In the final quarter of 2019, casino operator Wynn Resorts lost almost $73m and Macau’s casino closure is burning $2.5m each day off the company’s books.
Wynn reported on Thursday, that in the final three months of 2019, its revenue hit $1.65b, a 2% drop from Q4 2018. The company reported a net loss of $72.9m as opposed to a $465m profit a year earlier, although the 2018 profit got an indirect $391m boost from Donald Trump’s tax cuts.
As informed by calvinayre.com, for 2019 overall, revenue decreased a modest 1.5% to $6.6b; however, net income jumped 78.5% to $123m, again, echoing the wind assist the prior year’s results got from Trump’s tax giveaway.
The Wynn Palace casino in Macau, reported Q4 revenue dropping one-fifth to $590m and earnings falling 21.6% to $177.6m. VIP gambling income dropped 42.4% and VIP revenue declined 45.5% to $286.3m. Mass market table win achieved a 2.6% increase to $315.4m while slots put in $53.1m.
The recent Wynn Macau property did better, with revenue dropping 5.1% to $525.4m while earnings creeping up 1.5% to $170m. Also, here, the same segment dynamics were at play, with VIP win falling 28.8% to $259.7m while mass table win increasing 10.7% to $283.2m.
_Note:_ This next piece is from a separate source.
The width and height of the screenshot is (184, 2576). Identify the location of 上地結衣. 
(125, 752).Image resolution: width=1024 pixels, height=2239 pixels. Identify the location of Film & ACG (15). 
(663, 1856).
In the US, Wynn’s Las Vegas operations reported revenue declining 23.8% to $368.8m, mostly due to sinking gaming revenue, apparently due to a lack of Asian VIPs coming over. Vegas incomes decreased almost one-quarter to $80.1m.
The new Encore Boston Harbor In Massachusetts put in revenue of $169.3m, of which $116m was from gaming, while incomes came in at $15.2m. The property’s hotel rooms reported an unsatisfactory 76% occupancy rate.
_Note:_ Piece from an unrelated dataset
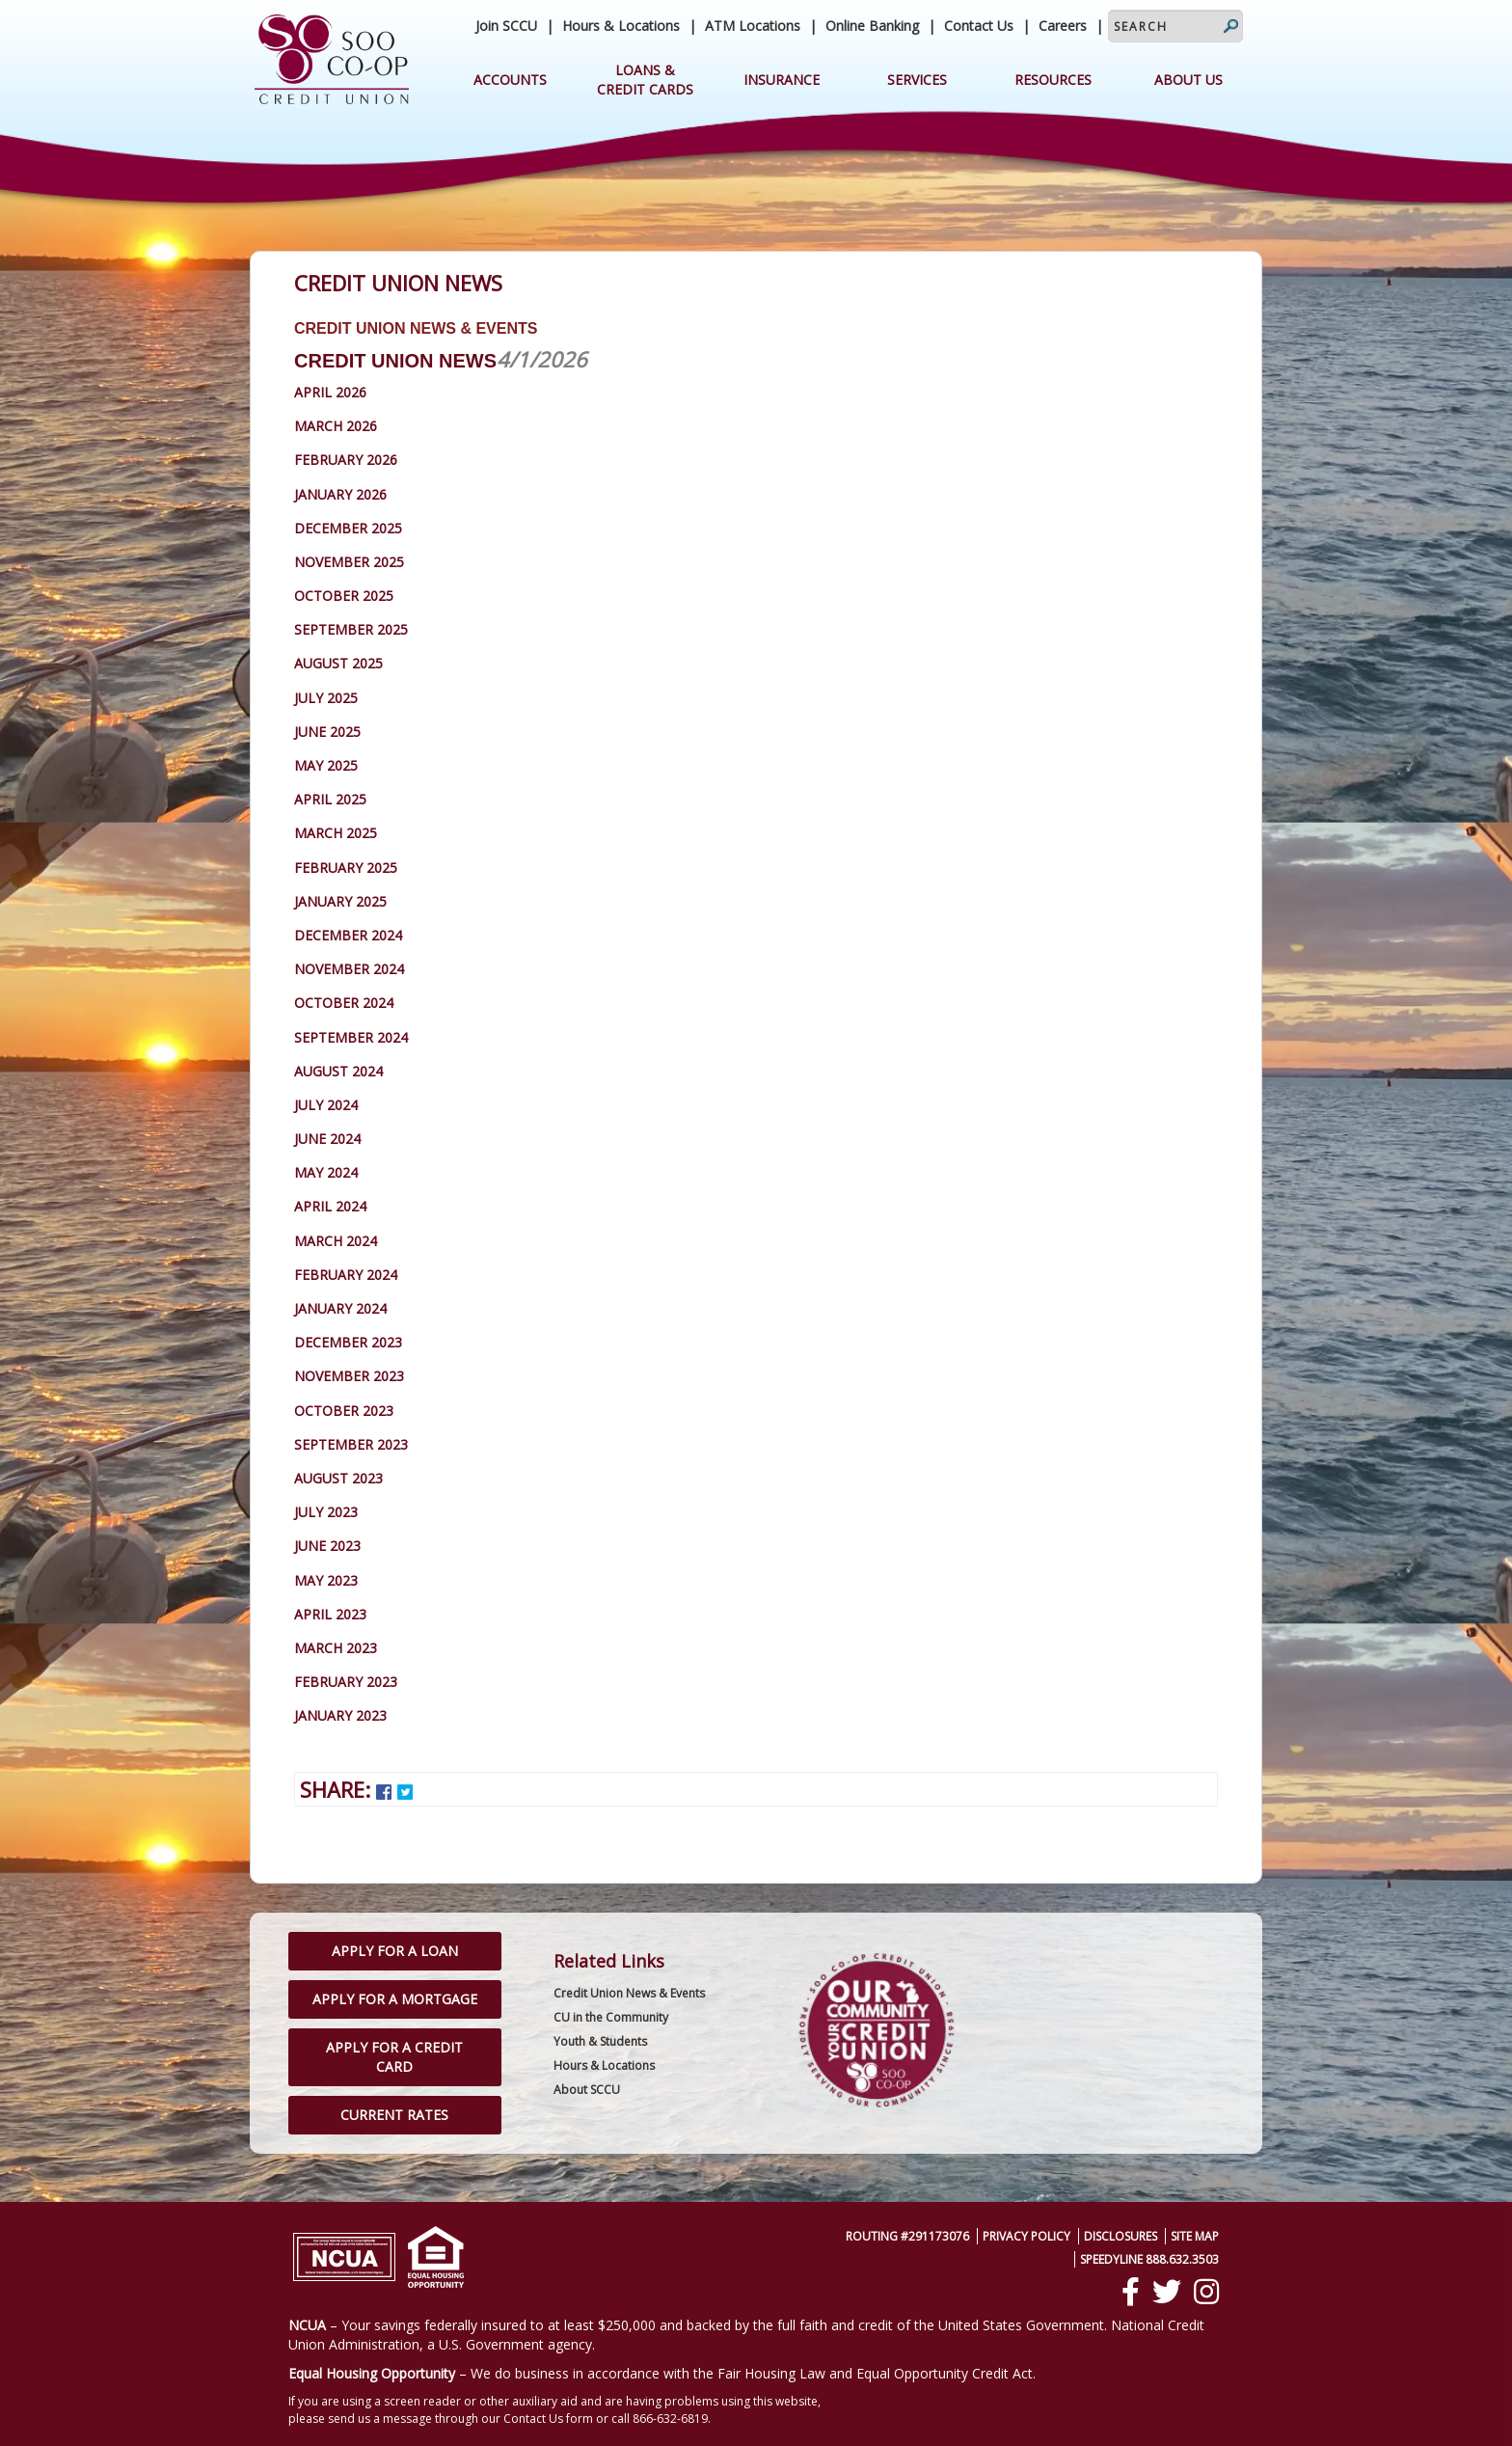  What do you see at coordinates (326, 1512) in the screenshot?
I see `July 2023` at bounding box center [326, 1512].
CORONAVIRUS ADVERSE EFFECT
Wynn CEO Matt Maddox while speaking on the analyst call, was frank about the situation in Macau, saying the 15-day casino shutdown imposed by the local government to stop further spread of the coronavirus was causing the company a loss of $2.4m to $2.6m per day, mainly in payroll expenses.
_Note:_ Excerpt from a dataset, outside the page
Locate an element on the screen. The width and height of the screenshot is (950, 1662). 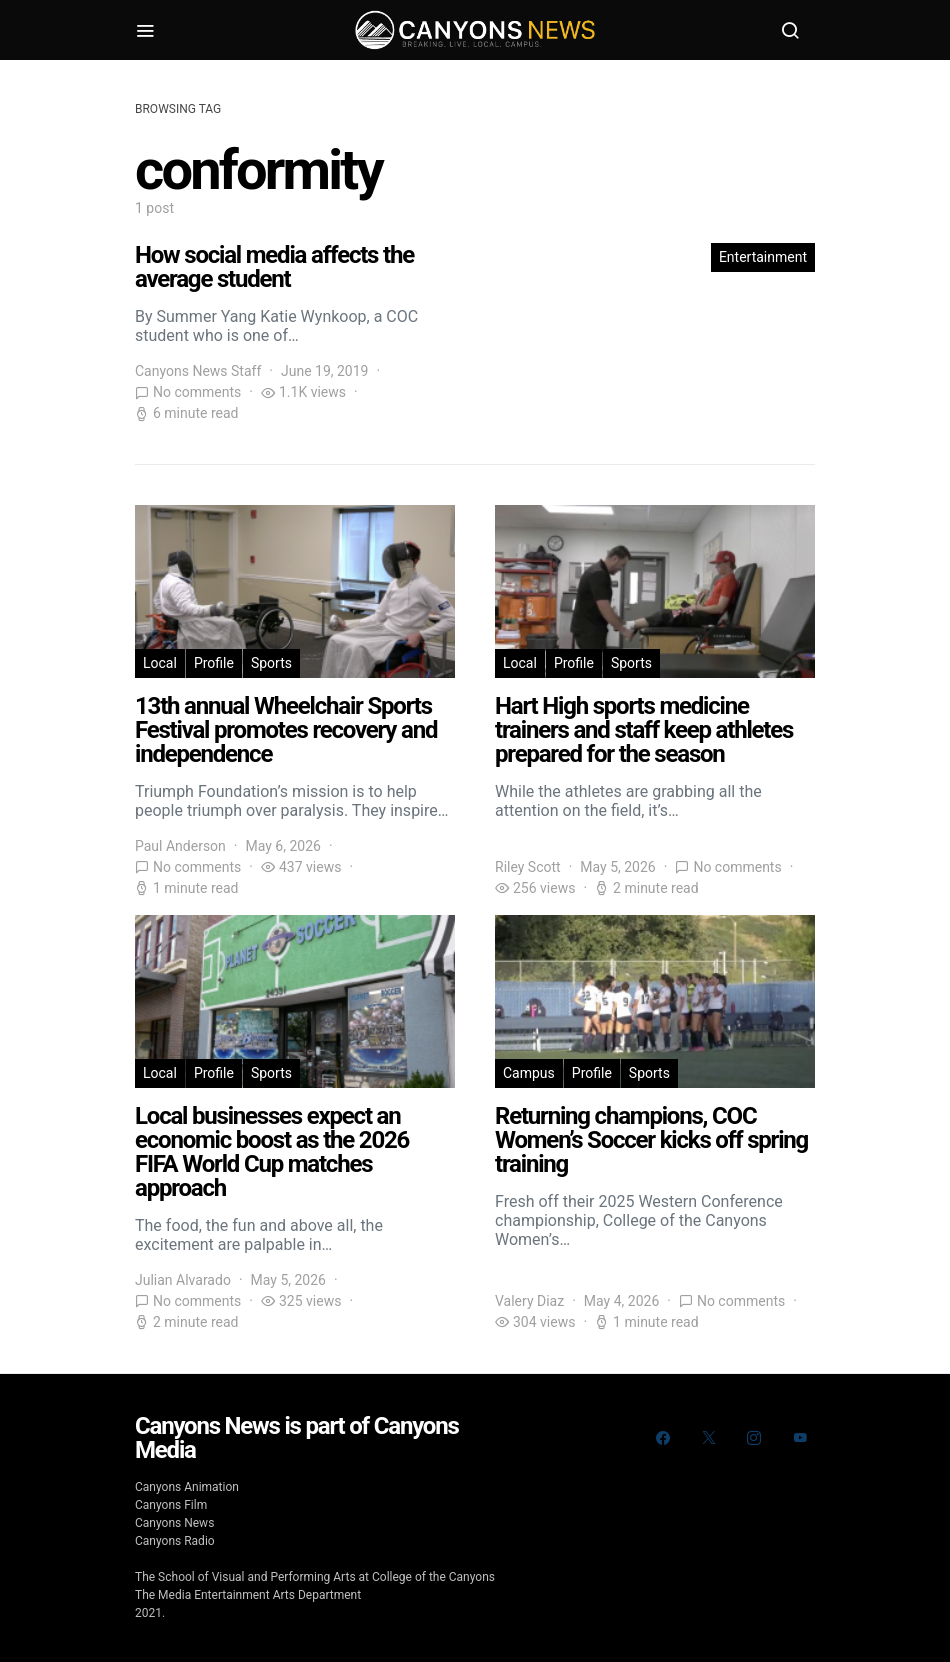
Paul Anderson is located at coordinates (180, 846).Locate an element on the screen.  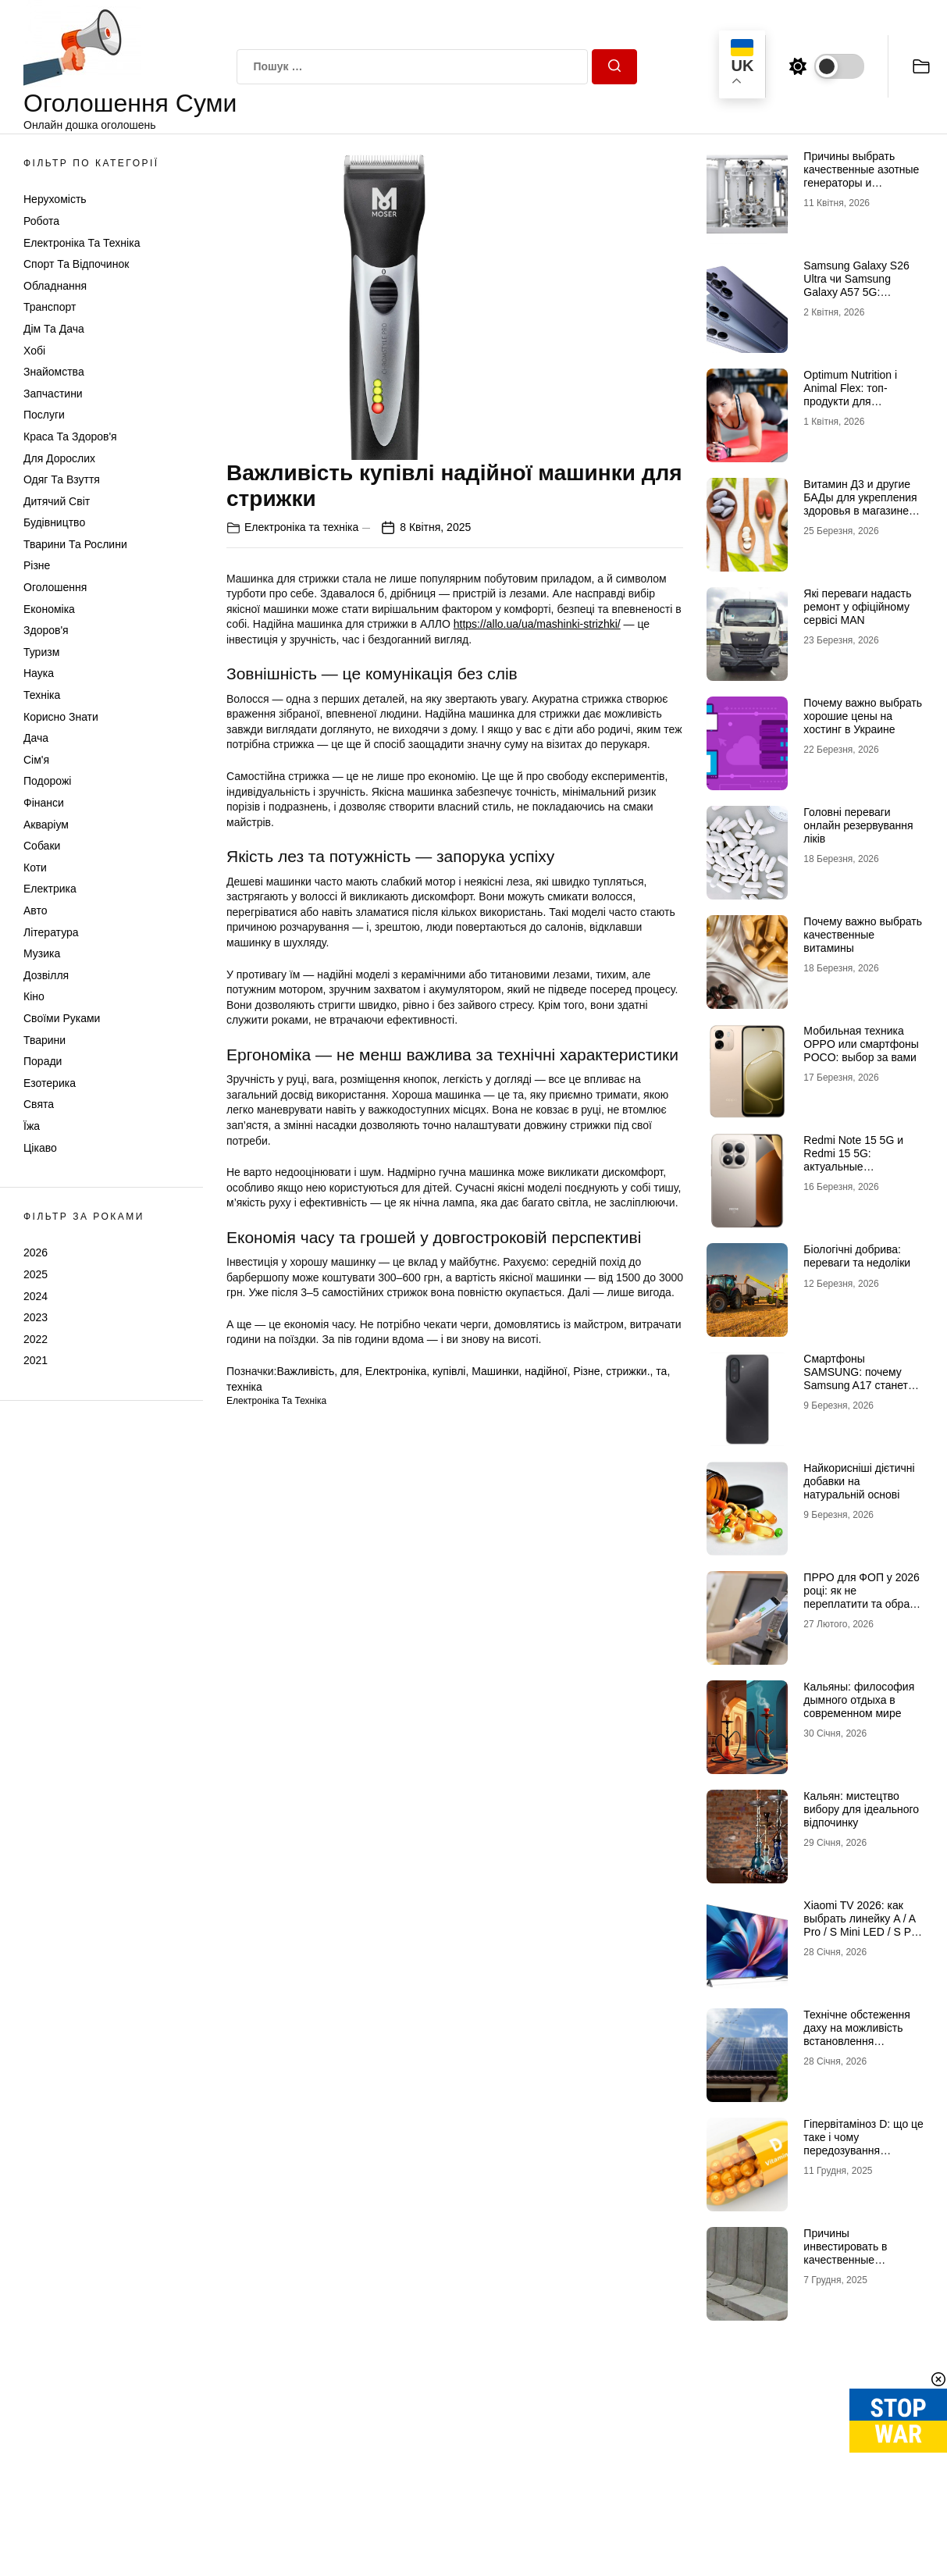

Maddox was unwilling to predict whether the closure might extend past its stated end date, nor when operations in Macau might be back to normal. However, Maddox said Macau was “set up for a really great rebound,” so the company could be hopeful about Macau’s “long-term aspects.”
Maddox informed several Wynn’s Asian VIPs who’d traveled to Vegas for last month’s Lunar New Year festivities are now essentially stuck there because of China’s travel restrictions. Maddox said that now these VIPs were “travelling from one location to another location,” and though they may visit other Vegas casinos, “we expect them to come back as they continue to play.”